=== Records provided ===
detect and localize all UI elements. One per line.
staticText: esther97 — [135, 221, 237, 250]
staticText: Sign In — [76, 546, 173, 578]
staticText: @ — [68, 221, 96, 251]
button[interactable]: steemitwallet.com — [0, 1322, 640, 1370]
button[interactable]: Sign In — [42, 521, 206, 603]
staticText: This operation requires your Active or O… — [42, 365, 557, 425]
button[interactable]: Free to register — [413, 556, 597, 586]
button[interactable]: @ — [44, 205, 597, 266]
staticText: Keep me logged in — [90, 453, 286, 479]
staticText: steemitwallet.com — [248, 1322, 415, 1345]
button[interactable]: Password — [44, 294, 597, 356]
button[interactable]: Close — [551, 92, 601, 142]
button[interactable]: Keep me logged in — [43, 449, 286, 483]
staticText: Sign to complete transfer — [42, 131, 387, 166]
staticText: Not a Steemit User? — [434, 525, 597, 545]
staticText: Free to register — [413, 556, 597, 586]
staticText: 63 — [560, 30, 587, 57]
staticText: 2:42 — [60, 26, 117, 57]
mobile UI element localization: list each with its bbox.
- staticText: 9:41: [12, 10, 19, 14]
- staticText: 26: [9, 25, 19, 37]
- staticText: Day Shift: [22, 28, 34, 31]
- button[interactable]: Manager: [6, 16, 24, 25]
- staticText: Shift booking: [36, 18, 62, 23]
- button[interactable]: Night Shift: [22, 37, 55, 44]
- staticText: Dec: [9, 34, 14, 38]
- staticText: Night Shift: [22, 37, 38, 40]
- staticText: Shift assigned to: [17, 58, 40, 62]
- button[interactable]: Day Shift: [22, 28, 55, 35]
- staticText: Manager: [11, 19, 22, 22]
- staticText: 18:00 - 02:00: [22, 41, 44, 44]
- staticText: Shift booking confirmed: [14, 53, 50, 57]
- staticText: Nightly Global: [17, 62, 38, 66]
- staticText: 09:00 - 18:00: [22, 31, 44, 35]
===
● **Exercise directions**:
Only lines containing the word "Manager" should appear in the answer, and every such line from the records above must be there.

● **Answer section**:
- button[interactable]: Manager: [6, 16, 24, 25]
- staticText: Manager: [11, 19, 22, 22]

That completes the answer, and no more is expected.